Prepress Takt Time

rnavlyt2

New member
Good Morning,

We have recently embarked on our Lean Manufacturing journey and this is my very first post.
It is great to see we are not the only shop diving in head first!

I am looking for any comments/suggestions/best practice, as to keeping track of takt time within the CSR/Prepress areas. Press/Plates/bindery etc seem fairly straight forward with product being delivered from the tail end of a machine.

If anyone could suggest as to how to record/manage takt in CSR/Prepress it would greatly
be appreciated.

Thanks in advance,
Ron
 
I just put a post on my blog this morning about Lean. There are some links there, but the content is something that is often overlooked.
What lean does, above all else, is provide quick, flexible response to customer demand. But muddling that message are perverse accounting practices that discourage quick delivery well matched to customer usage.

Here's the link Print in the Communication Ecology
 
Good Morning,

We have recently embarked on our Lean Manufacturing journey and this is my very first post.
It is great to see we are not the only shop diving in head first!

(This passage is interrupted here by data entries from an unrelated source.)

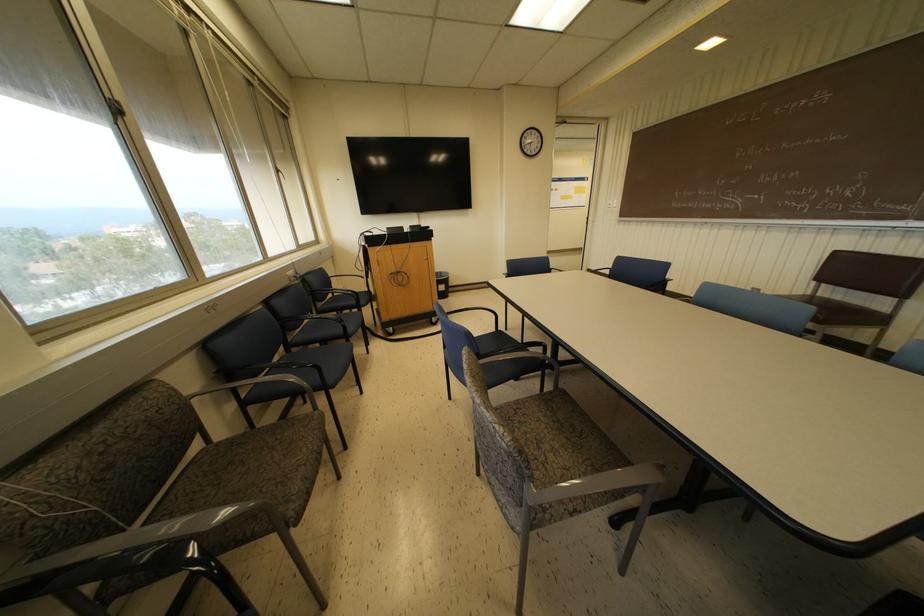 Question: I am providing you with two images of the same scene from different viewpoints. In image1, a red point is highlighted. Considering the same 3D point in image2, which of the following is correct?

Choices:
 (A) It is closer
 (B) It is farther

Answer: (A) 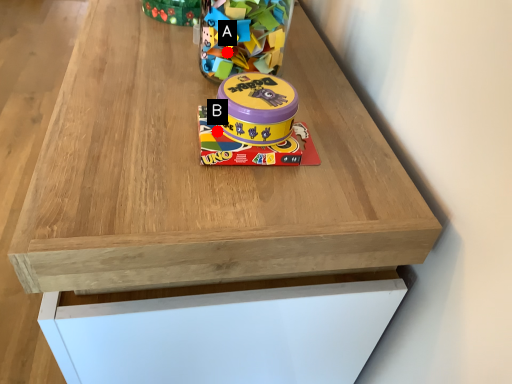 Question: Two points are circled on the image, labeled by A and B beside each circle. Among these points, which one is nearest to the camera?

Choices:
 (A) A is closer
 (B) B is closer

Answer: (B) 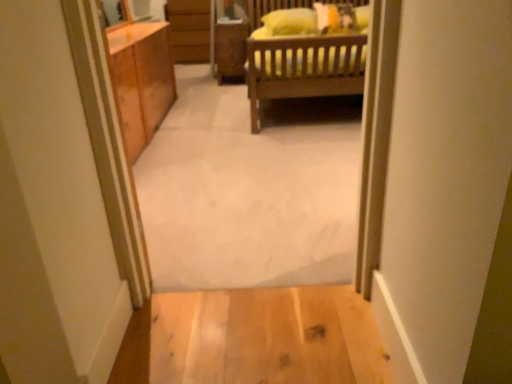 Question: Does light wood floor at lower center, the 2th plain viewed from the top, have a lesser height compared to carpet at center, which is the second plain from bottom to top?

Choices:
 (A) no
 (B) yes

Answer: (B)

Question: Would you say carpet at center, which is the second plain from bottom to top, is part of light wood floor at lower center, the 2th plain viewed from the top,'s contents?

Choices:
 (A) yes
 (B) no

Answer: (B)

Question: Does light wood floor at lower center, the 2th plain viewed from the top, lie in front of carpet at center, which is the second plain from bottom to top?

Choices:
 (A) no
 (B) yes

Answer: (A)

Question: Considering the relative sizes of light wood floor at lower center, arranged as the 1th plain when ordered from the bottom, and carpet at center, the first plain positioned from the top, in the image provided, is light wood floor at lower center, arranged as the 1th plain when ordered from the bottom, taller than carpet at center, the first plain positioned from the top,?

Choices:
 (A) no
 (B) yes

Answer: (A)

Question: Does light wood floor at lower center, arranged as the 1th plain when ordered from the bottom, appear on the right side of carpet at center, the first plain positioned from the top?

Choices:
 (A) no
 (B) yes

Answer: (B)

Question: Considering the positions of yellow soft pillow at upper center and carpet at center, the first plain positioned from the top, in the image, is yellow soft pillow at upper center bigger or smaller than carpet at center, the first plain positioned from the top,?

Choices:
 (A) big
 (B) small

Answer: (B)

Question: Is yellow soft pillow at upper center inside or outside of carpet at center, the first plain positioned from the top?

Choices:
 (A) inside
 (B) outside

Answer: (B)

Question: Considering the relative positions of yellow soft pillow at upper center and carpet at center, the first plain positioned from the top, in the image provided, is yellow soft pillow at upper center to the left or to the right of carpet at center, the first plain positioned from the top,?

Choices:
 (A) right
 (B) left

Answer: (A)

Question: From a real-world perspective, relative to carpet at center, the first plain positioned from the top, is yellow soft pillow at upper center vertically above or below?

Choices:
 (A) above
 (B) below

Answer: (A)

Question: Based on their sizes in the image, would you say light wood floor at lower center, arranged as the 1th plain when ordered from the bottom, is bigger or smaller than wooden cabinet at center?

Choices:
 (A) big
 (B) small

Answer: (B)

Question: Do you think light wood floor at lower center, arranged as the 1th plain when ordered from the bottom, is within wooden cabinet at center, or outside of it?

Choices:
 (A) outside
 (B) inside

Answer: (A)

Question: Is light wood floor at lower center, the 2th plain viewed from the top, taller or shorter than wooden cabinet at center?

Choices:
 (A) short
 (B) tall

Answer: (A)

Question: Is light wood floor at lower center, arranged as the 1th plain when ordered from the bottom, to the left or to the right of wooden cabinet at center in the image?

Choices:
 (A) left
 (B) right

Answer: (B)

Question: Based on their sizes in the image, would you say light wood floor at lower center, the 2th plain viewed from the top, is bigger or smaller than carpet at center, which is the second plain from bottom to top?

Choices:
 (A) big
 (B) small

Answer: (B)

Question: Relative to carpet at center, the first plain positioned from the top, is light wood floor at lower center, arranged as the 1th plain when ordered from the bottom, in front or behind?

Choices:
 (A) front
 (B) behind

Answer: (B) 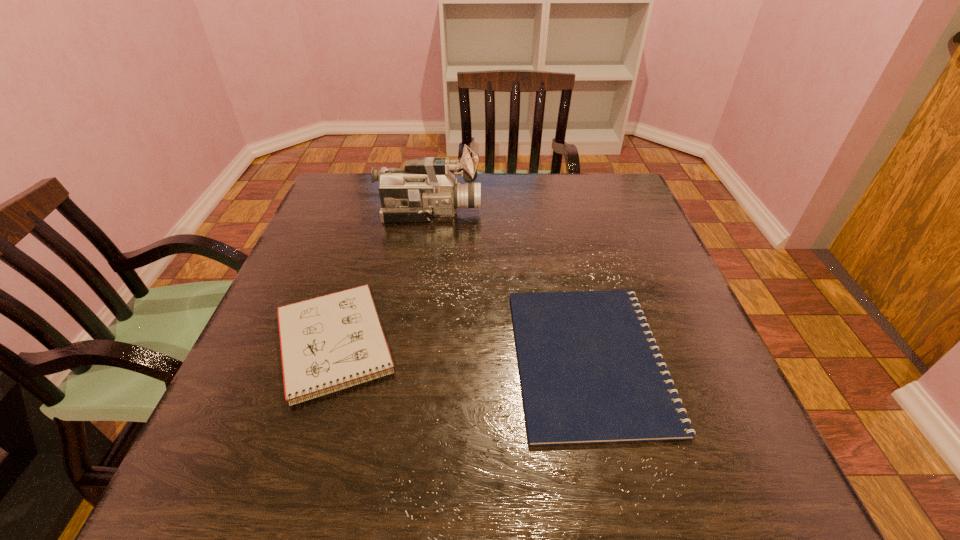 Locate an element on the screen. This screenshot has width=960, height=540. object positioned at the left edge is located at coordinates (328, 343).

Locate an element on the screen. The height and width of the screenshot is (540, 960). object present at the right edge is located at coordinates (590, 370).

Find the location of a particular element. Image resolution: width=960 pixels, height=540 pixels. free point at the far edge is located at coordinates (541, 201).

I want to click on vacant region at the left edge of the desktop, so click(218, 428).

Where is `free region at the right edge of the desktop`? The height and width of the screenshot is (540, 960). free region at the right edge of the desktop is located at coordinates (661, 248).

Where is `vacant space at the far left corner`? The height and width of the screenshot is (540, 960). vacant space at the far left corner is located at coordinates (370, 190).

This screenshot has width=960, height=540. In the image, there is a desktop. What are the coordinates of `blank space at the far right corner` in the screenshot? It's located at (587, 202).

Identify the location of free space at the near right corner of the desktop. (756, 471).

At what (x,y) coordinates should I click in order to perform the action: click on free space between the tallest object and the rightmost object. Please return your answer as a coordinate pair (x, y). Image resolution: width=960 pixels, height=540 pixels. Looking at the image, I should click on click(x=510, y=285).

This screenshot has height=540, width=960. Find the location of `free area in between the farthest object and the left notepad`. free area in between the farthest object and the left notepad is located at coordinates (382, 278). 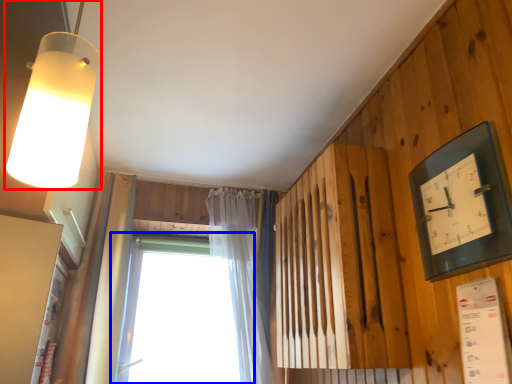 Question: Which point is further to the camera, lamp (highlighted by a red box) or window (highlighted by a blue box)?

Choices:
 (A) lamp
 (B) window

Answer: (B)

I am looking for any comments/suggestions/best practice, as to keeping track of takt time within the CSR/Prepress areas. Press/Plates/bindery etc seem fairly straight forward with product being delivered from the tail end of a machine.

If anyone could suggest as to how to record/manage takt in CSR/Prepress it would greatly
be appreciated.

Thanks in advance,
Ron

Advice? I like to use functions!

As we know, or some of us know, Takt time = Net Time available to work / the total demand. So before you dive into this, you need to understand the data:

1) How many jobs a day do you get through prepress?
2) How long does it take on average to get a specific job through prepress?
3) How much time during the day do you have prepress working?

Best tool to use this:

Excel.

I'm serious. By creating a proper excel spreadsheet you can keep track of how long your prepress guys took to do every specific job, how many a day they did and so on. This will determine their takt time. You can even setup takt times for every specific step if you want to. With these numbers you can move to the next step, which is analyzing the data.

Depending on how many you have within your prepress department, you can create a work cell that can function within "work packages". An example is one package is pre-flighting, analyzing files and creation of proofs. Another package could be sending files to plate maker, creating plates and sending plates out to the press.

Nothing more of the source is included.